Thursday, December 17, 2015

Why Being Mary Jane Was Everything

Being Mary Jane
Season 3 Finale
BET
Three must be a charm because, finally for this series, our language was spoken and in a most non-traditional way.  Being Mary Jane inspired thought, consideration but mostly had us embroiled in a myriad of issues, some discussed ad-nauseam.

I called this season, empowerment.  Empowerment was intricately woven into every episode.  Empowerment sounds easy, but MJ showed us, it’s not. 

Empowerment is that force that grabs the ball and runs toward the goal.  While propelling forward, that same force may finesse around a few stumbling blocks but when a three hundred and fifty pound line-backer is bull-dozing at the bulls-eye target, you, with the same brut intention, empowerment runs forward, braced for impact.  Empowerment doesn’t guarantee that you get it right, it means you try.  MJ illuminated with empowerment.

On what I consider to be BET’s greatest work to date, we propel toward self-awareness, compassion, intelligence, vulnerability and candor which some hailed as insensitivity.  This season we got the whole person, not just the broken one slow to self-sacrifice and chasing down unavailability.   MJ became the woman we longed to champion; the one when standing at the buffet table, you were more interested in engaging her opposite the hardened shrimp cocktail.
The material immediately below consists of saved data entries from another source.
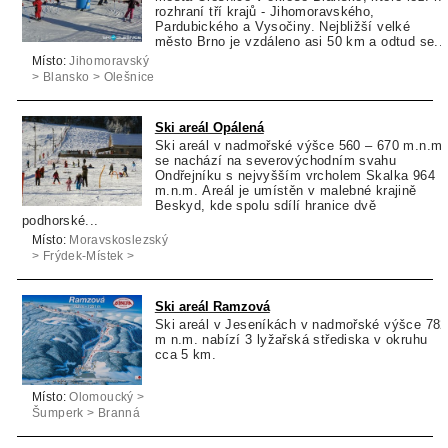
rozhraní tří krajů - Jihomoravského,
Pardubického a Vysočiny. Nejbližší velké
město Brno je vzdáleno asi 50 km a odtud se...
Místo:
Jihomoravský
> Blansko > Olešnice
Ski areál Opálená
Ski areál v nadmořské výšce 560 – 670 m.n.m
se nachází na severovýchodním svahu
Ondřejníku s nejvyšším vrcholem Skalka 964
m.n.m. Areál je umístěn v malebné krajině
Beskyd, kde spolu sdílí hranice dvě
podhorské...
Místo:
Moravskoslezský
> Frýdek-Místek >
Pstruží
Ski areál Ramzová
Ski areál v Jeseníkách v nadmořské výšce 782
m n.m. nabízí 3 lyžařská střediska v okruhu
cca 5 km.
Místo:
Olomoucký >
Šumperk > Branná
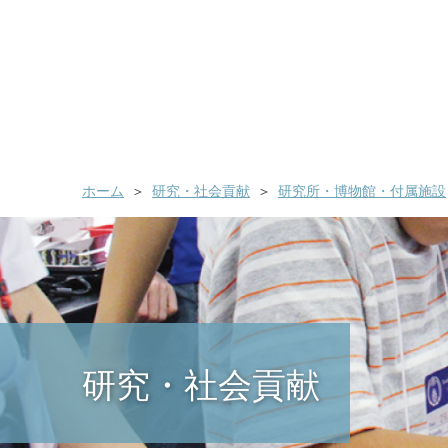
ホーム
研究・社会貢献
研究所・博物館・付属施設
研究・社会貢献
Our champion rewarded us with candid conversations about love, sexuality, mental illness, marriage, motherhood or lack thereof, family, commitment, community, views and placement in one’s community, and intra-racial conflict.  Our champion showed us what it looks like when it’s too late because time and space wait for no one.  If that weren’t enough, divergent views were displayed and without apology.

Being Mary Jane
Gabrielle Union, Raven Goodwin, Stephen Bishop, Lisa Vidal,
Margaret Avery, Richard Roundtree, Aaron D. Spears


We were strapped in for a roller-coaster ride of emotion using some of the Black community’s most iconic figures: the powerful, evolved, lost, pimp, preacher, poor, needy, the un-evolved, the highly evolved and those stuck in the middle.  Being Mary Jane took the stereotype and turned it on its head.
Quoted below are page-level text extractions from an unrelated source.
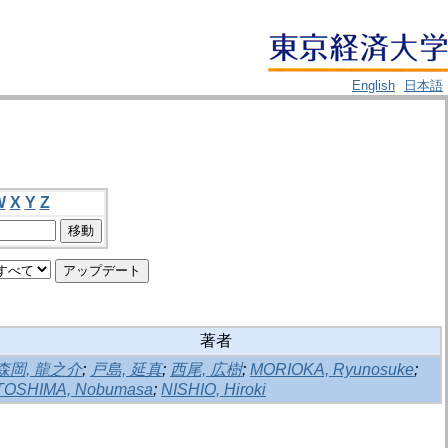
English
日本語
W
X
Y
Z
著者
森岡, 龍之介
;
戸島, 延真
;
西尾, 広樹
;
MORIOKA, Ryunosuke
;
TOSHIMA, Nobumasa
;
NISHIO, Hiroki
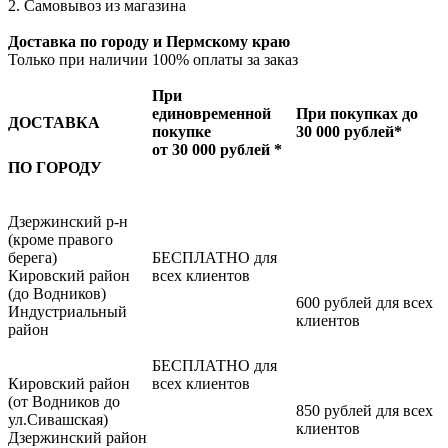
2. Самовывоз из магазина
Доставка по городу и Пермскому краю
Только при наличии 100% оплаты за заказ
При
единовременной
При покупках до
ДОСТАВКА
покупке
30 000 рублей*
от 30 000 рублей *
ПО ГОРОДУ
Дзержинский р-н
(кроме правого
берега)
БЕСПЛАТНО для
Кировский район
всех клиентов
(до Водников)
600 рублей для всех
Индустриальный
клиентов
район
БЕСПЛАТНО для
Кировский район
всех клиентов
(от Водников до
850 рублей для всех
ул.Сивашская)
клиентов
Дзержинский район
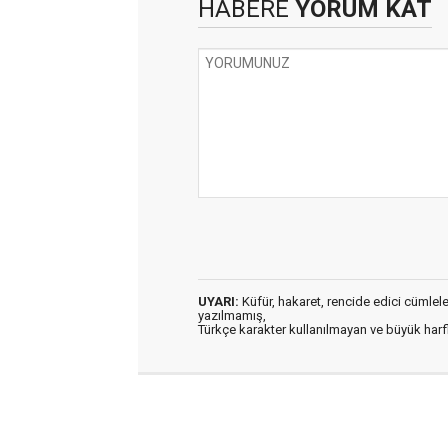
HABERE
YORUM KAT
UYARI:
Küfür, hakaret, rencide edici cümleler 
yazılmamış,
Türkçe karakter kullanılmayan ve büyük har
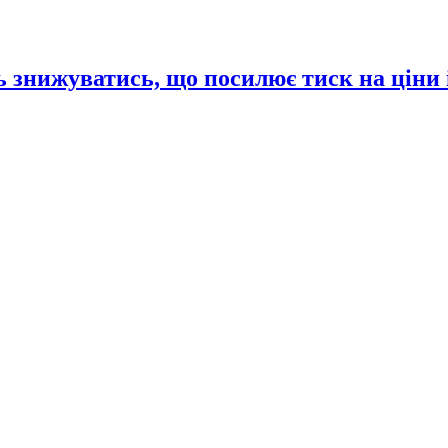
 знижуватись, що посилює тиск на ціни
Navigation and negotiation was depicted brilliantly from the NAACP insertion, to the extortion between MJ and CeCe, Marisol and Kara.  Big Brother intervened sometimes on our behalf, sometimes not, depending on your chosen side.
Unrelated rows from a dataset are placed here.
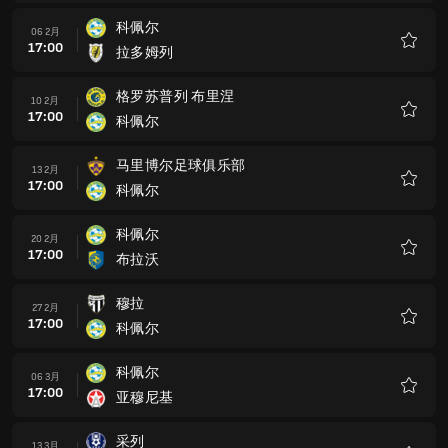
藏
科佩尔
06 2月
17:00
拉多姆列
收
藏
格罗苏普列 布里涅
10 2月
17:00
科佩尔
收
藏
马里博尔足球俱乐部
13 2月
17:00
科佩尔
收
藏
科佩尔
20 2月
17:00
布拉沃
收
藏
穆拉
27 2月
17:00
科佩尔
收
藏
科佩尔
06 3月
17:00
亚穆尼基
收
藏
采列
13 3月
We were given conscious truths shrouded in intention and choice with lines like, “I didn’t sell out, I bought in…”  And the eulogy…  The thought that when we ask how someone is doing, the true feeling is we don’t want to know because their truth too ugly… Then the charge to tell those you love them no matter how ugly their truth is.  This is not only the making of good television, it awakes the deferred sleep walking consciousness embedded in most.
 
But what I loved most about this season was MJ’s biggest lesson.  The ability to discern and learn to remove herself from the table.  Nina Simone once said, “You have to learn to remove yourself from the table when love is no longer being served.” So when David stopped serving love, when Lisa couldn’t or when others put their love on hold, MJ got up from the table. 

This season MJ loved with love no matter how it looked to someone else.  It was love because it was authentic.  It was true.  That’s what we witnessed this season.  We didn’t have to agree or disagree.  We got to watch.  We were moved.   And isn’t that what good television does?

I look forward to Season 4 with great anticipation.  Not sure where the writers will take us, but they’ve proven that they are poised to figure it out.  Bravo! Cast and Crew, Bravo! 


What did you like most about Being Mary Jane this season?  What was your favorite take away?